**What you have to do**
Lines that include "appointment" make up the answer; copy all of them from the data below.

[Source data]
====

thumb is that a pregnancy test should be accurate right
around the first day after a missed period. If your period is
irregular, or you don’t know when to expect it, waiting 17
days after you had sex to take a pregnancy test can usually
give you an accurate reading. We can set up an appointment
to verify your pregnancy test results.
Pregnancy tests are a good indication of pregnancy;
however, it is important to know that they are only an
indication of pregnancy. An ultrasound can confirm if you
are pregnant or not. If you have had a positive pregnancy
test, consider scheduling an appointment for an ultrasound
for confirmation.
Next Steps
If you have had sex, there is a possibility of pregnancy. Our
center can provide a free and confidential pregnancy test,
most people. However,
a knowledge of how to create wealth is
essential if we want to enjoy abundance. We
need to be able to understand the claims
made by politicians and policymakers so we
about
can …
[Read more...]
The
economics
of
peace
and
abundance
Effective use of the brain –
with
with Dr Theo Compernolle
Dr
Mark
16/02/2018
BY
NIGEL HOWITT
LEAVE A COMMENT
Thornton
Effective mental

====

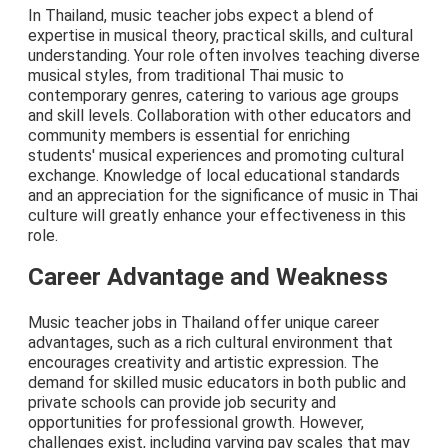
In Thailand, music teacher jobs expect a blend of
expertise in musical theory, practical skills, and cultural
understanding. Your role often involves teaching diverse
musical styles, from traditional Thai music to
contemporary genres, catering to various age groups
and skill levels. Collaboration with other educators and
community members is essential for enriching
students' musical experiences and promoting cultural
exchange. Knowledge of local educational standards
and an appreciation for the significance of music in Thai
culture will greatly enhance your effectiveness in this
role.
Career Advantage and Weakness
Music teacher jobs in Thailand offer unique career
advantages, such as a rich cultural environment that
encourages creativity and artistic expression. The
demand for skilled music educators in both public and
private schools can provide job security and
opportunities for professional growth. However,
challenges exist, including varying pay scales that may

====

**Answer section**
give you an accurate reading. We can set up an appointment
test, consider scheduling an appointment for an ultrasound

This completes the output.